The breach of implied covenant of good faith and fair dealing claim should be reinstated because the contours of the agreement are in dispute, and facts exist upon which a trier of fact could find that the Toms defendants defeated plaintiff's right to receive the fruits of the contract (see Demetre v HMS Holdings Corp., 127 AD3d 493, 493-494 [1st Dept 2015]).
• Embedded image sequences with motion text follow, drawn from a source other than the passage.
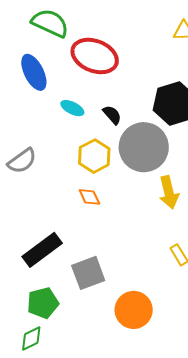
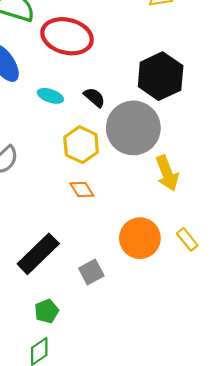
gray square: (88, 273) -> (91, 272), size x0.7
green pentagon: (43, 303) -> (47, 311), size x0.7
orange circle: (134, 310) -> (140, 238), moved

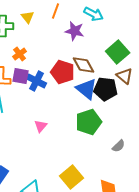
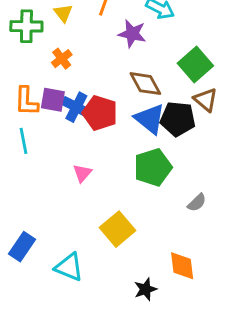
orange cross: (20, 54) -> (62, 59), moved
red pentagon: (63, 72) -> (100, 113), moved
yellow square: (72, 177) -> (118, 229), moved

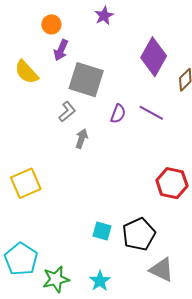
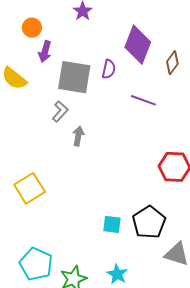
purple semicircle: (118, 114) -> (109, 69), moved

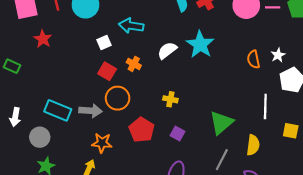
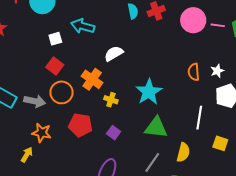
cyan star: (200, 44) -> (149, 92), moved
orange cross: (134, 64) -> (92, 79), moved, size x1.5
green triangle: (221, 123) -> (156, 128), turned 40
red pentagon: (142, 130) -> (80, 125), turned -30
*500 The breach of fiduciary duty claim should also be reinstated. Defendants argue that plaintiff cannot establish the existence of any partnership or joint venture (the premise for the fiduciary duty claim), contending that he would not share in any losses because he was not an equity investor in the project. However, there are issues of fact as to whether this was a situation in which there was no reasonable expectation of loss, thus falling under the exception to the general requirement that partners and joint venturers must agree to share in losses as well as profits (see Lebedev v Blavatnik, 193 AD3d 175, 185-186 [1st Dept 2021]; Don v Singer, 92 AD3d 576 [1st Dept 2012], affg 2011 NY Slip Op 31993[U] [Sup Ct, NY County 2011]). Further, contrary to defendants' contention, even to the extent the agreement gave them sole control over all decisions of the development company with respect to the property's development, it did not give them license to self-deal. Concur—Acosta, P.J., Kern, González, Shulman, JJ.